Silent tribute to Rosalind and Alice

On the UCSC campus, there was mourning for the lives of the two young women [Rosalind Thorpe and Alice Liu].

About 1,000 students sat in unhappy silence as friends of the two girls shared their grief at a convocation called by Acting Chancellor M. Brewster Smith this morning.

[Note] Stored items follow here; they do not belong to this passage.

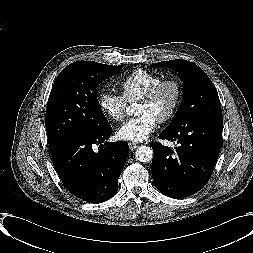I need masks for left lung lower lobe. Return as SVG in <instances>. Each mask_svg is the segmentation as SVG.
Wrapping results in <instances>:
<instances>
[{"mask_svg":"<svg viewBox=\"0 0 253 253\" xmlns=\"http://www.w3.org/2000/svg\"><path fill=\"white\" fill-rule=\"evenodd\" d=\"M223 118L190 121L160 139L177 141L175 150L153 143L152 178L163 194L181 199L201 190L215 167L222 143Z\"/></svg>","mask_w":253,"mask_h":253,"instance_id":"left-lung-lower-lobe-1","label":"left lung lower lobe"}]
</instances>
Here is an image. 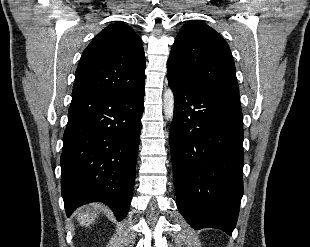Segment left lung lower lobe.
Returning a JSON list of instances; mask_svg holds the SVG:
<instances>
[{"mask_svg":"<svg viewBox=\"0 0 310 247\" xmlns=\"http://www.w3.org/2000/svg\"><path fill=\"white\" fill-rule=\"evenodd\" d=\"M167 79L175 99L170 149L177 207L194 229L231 235L243 195L240 101Z\"/></svg>","mask_w":310,"mask_h":247,"instance_id":"obj_1","label":"left lung lower lobe"}]
</instances>
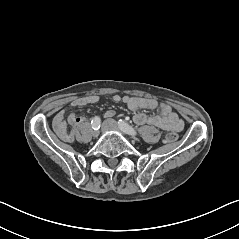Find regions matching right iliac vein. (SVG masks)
<instances>
[{
    "mask_svg": "<svg viewBox=\"0 0 239 239\" xmlns=\"http://www.w3.org/2000/svg\"><path fill=\"white\" fill-rule=\"evenodd\" d=\"M108 130H109V124L106 123V122H104V123L102 124L101 132H102V133H105V132H107ZM95 134L97 135L98 133H95Z\"/></svg>",
    "mask_w": 239,
    "mask_h": 239,
    "instance_id": "obj_1",
    "label": "right iliac vein"
}]
</instances>
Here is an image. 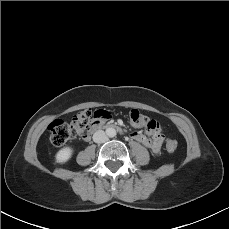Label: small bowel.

With the walls of the former quarry throwing back echoes of her words to the students in the amphitheater, Merrill College lecturer and counselor Bonnie Ring said of her friend Rosalind:

“She was a big, bouncy, fun-loving, playful, but sometimes serious girl involved in risk taking, caring and loving. She was no saint, but a very special person. Her mother said one of the things she will miss most is her daughter’s big bear hug when she came home. She did most of the things she wanted to that’s why she hitchhiked” Ring said.

Robert Edgar, provost at Kresge College where Miss Liu attended, said simply:

“Alice was bright and lovely. Like a bird, she was full of song. Now she is struck down. I’m full of sorrow.”

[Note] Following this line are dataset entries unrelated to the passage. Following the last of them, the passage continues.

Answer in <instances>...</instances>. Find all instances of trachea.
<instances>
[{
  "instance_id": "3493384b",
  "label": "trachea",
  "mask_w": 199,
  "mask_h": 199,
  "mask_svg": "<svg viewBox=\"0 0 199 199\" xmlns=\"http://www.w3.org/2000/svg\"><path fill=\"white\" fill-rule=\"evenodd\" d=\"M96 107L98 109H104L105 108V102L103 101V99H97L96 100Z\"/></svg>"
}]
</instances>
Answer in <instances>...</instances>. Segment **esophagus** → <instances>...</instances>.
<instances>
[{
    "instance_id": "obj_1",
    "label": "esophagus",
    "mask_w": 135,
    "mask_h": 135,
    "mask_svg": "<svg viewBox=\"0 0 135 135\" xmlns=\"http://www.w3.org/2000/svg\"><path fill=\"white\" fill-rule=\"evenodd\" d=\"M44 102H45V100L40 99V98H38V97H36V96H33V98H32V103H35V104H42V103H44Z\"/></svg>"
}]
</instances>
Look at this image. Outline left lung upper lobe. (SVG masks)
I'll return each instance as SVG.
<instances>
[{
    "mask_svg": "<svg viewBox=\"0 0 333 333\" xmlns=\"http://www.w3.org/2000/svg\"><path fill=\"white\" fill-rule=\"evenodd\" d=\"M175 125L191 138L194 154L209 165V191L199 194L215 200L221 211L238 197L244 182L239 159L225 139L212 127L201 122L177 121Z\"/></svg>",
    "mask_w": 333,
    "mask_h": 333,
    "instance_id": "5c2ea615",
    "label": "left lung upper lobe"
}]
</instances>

“What happened needn’t have happened, and needn’t happen again,” Ring told the silent convocation. “Take an active stand,” she urged. “If we need better busing, let’s ask for it; if we need better lighting, let’s ask for that. Let’s do what we can.”

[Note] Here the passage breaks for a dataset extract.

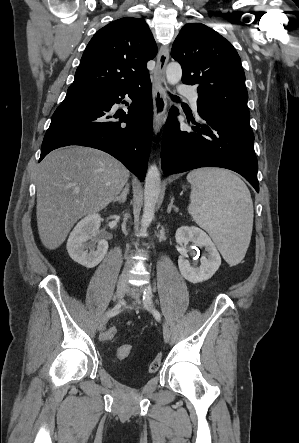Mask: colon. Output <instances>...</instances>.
<instances>
[{"instance_id":"obj_1","label":"colon","mask_w":299,"mask_h":443,"mask_svg":"<svg viewBox=\"0 0 299 443\" xmlns=\"http://www.w3.org/2000/svg\"><path fill=\"white\" fill-rule=\"evenodd\" d=\"M117 334V329L115 327H109L104 330V332L101 335L102 341H109L113 339ZM132 353V346L131 345H123L118 350V358L120 360H126L130 357ZM162 358L161 355H156L150 362L148 370L150 372H156L160 366H161Z\"/></svg>"}]
</instances>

The University Chamber Singers ended the convocation with the singing of a 15th Century memorial mass.

Source: “Slaying Victims Named As Missing UCSC Coeds”, Santa Cruz Sentinel, February 21, 1973

Two Coeds Missing

Two UCSC coeds described as “frequent hitchhikers” by Santa Cruz police are reported missing in two different cases.

The first is Alice Liu, 20, 431 Locust St. Her roommate, Julie Chang, reported the woman as missing since Monday. Miss Chang told police that the missing woman told her that she was about to hitchhike to campus Monday afternoon, and has not returned.

Miss Chang said that the coed has never stayed away from the residence all night before. Police have issued an all points bulletin for the coed. She is described as Chinese, wearing bell bottom blue jeans, a pullover sweater of an unknown color, a gray pea coat and brown desert boots. She is 5 feet 2 inches and weighs 111 pounds.

Police are also looking for Rosalind Thorpe, about 22, 220 Mott Ave. who was last seen Monday at 7 p.m. heading toward a lecture at UCSC. A friend of Miss Thorpe, Lynn Nakabayshi, told police that Miss Thorpe missed the bus to the campus and has been known to hitchhike if she misses the bus.

Miss Thorpe is 5 feet 6 inches and has a heavy build, according to police. She is white, has long light brown hair and was wearing black pants, a pea coat and pink and purple boots. She also wears glasses, police said.